**What needs to be done**
Please copy, exactly as they appear below, the lines from the one containing "November 2022" through the one containing "from left, Mitchelle".

**Supplied information**
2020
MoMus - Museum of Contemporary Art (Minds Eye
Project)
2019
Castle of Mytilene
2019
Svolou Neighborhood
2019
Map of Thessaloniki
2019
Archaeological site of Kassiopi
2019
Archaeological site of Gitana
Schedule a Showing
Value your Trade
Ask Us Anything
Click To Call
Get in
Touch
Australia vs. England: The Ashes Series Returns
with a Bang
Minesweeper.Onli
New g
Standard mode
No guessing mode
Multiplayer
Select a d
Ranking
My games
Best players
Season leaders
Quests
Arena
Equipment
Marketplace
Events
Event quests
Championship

* * *

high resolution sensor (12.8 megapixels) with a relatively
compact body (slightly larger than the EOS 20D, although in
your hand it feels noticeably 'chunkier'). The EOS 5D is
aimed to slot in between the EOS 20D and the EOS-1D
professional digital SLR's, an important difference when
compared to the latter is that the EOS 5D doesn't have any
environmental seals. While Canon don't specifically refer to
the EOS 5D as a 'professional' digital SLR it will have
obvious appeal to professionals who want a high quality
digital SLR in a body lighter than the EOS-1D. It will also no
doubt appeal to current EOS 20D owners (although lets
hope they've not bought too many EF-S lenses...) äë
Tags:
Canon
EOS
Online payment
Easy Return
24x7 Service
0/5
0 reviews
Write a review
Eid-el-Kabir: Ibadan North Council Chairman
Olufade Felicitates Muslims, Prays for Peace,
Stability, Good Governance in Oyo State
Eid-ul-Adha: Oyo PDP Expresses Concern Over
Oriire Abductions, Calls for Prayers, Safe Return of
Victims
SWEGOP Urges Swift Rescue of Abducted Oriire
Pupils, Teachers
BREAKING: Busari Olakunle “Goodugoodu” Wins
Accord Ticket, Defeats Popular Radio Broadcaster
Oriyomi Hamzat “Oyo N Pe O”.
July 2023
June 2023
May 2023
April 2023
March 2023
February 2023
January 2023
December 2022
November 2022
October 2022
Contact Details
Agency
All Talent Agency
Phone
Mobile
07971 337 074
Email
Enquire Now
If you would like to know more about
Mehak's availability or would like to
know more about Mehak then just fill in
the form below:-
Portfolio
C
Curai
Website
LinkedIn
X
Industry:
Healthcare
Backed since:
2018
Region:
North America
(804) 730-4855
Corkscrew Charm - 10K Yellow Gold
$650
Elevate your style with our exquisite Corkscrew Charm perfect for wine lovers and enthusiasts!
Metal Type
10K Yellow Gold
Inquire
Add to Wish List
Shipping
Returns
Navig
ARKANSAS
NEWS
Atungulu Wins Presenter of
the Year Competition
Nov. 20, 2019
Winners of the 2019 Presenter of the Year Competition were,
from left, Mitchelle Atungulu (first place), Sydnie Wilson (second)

==

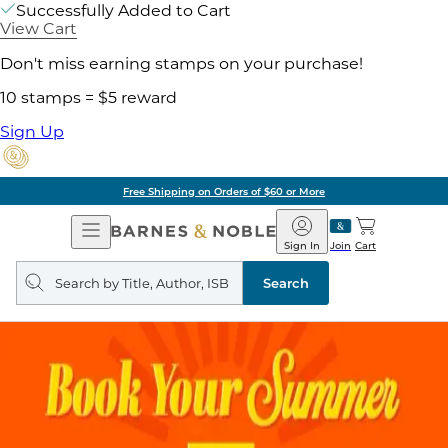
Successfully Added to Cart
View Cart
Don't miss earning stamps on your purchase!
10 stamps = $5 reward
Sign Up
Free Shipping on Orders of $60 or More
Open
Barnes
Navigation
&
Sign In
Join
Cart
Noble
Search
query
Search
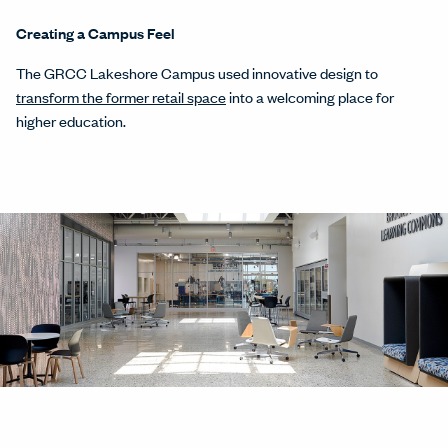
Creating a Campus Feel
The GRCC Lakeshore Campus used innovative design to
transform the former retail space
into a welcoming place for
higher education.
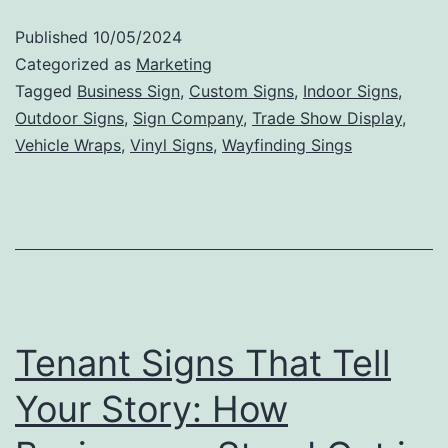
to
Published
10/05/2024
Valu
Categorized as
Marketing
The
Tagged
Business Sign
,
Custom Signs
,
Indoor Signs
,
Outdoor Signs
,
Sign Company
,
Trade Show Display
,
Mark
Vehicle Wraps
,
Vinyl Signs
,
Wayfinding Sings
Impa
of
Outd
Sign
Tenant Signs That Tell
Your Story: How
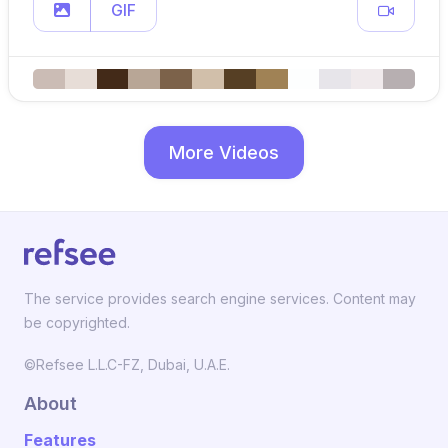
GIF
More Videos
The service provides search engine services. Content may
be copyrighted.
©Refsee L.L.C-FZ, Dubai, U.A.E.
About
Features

**Finished task**
November 2022
October 2022
Contact Details
Agency
All Talent Agency
Phone
Mobile
07971 337 074
Email
Enquire Now
If you would like to know more about
Mehak's availability or would like to
know more about Mehak then just fill in
the form below:-
Portfolio
C
Curai
Website
LinkedIn
X
Industry:
Healthcare
Backed since:
2018
Region:
North America
(804) 730-4855
Corkscrew Charm - 10K Yellow Gold
$650
Elevate your style with our exquisite Corkscrew Charm perfect for wine lovers and enthusiasts!
Metal Type
10K Yellow Gold
Inquire
Add to Wish List
Shipping
Returns
Navig
ARKANSAS
NEWS
Atungulu Wins Presenter of
the Year Competition
Nov. 20, 2019
Winners of the 2019 Presenter of the Year Competition were,
from left, Mitchelle Atungulu (first place), Sydnie Wilson (second)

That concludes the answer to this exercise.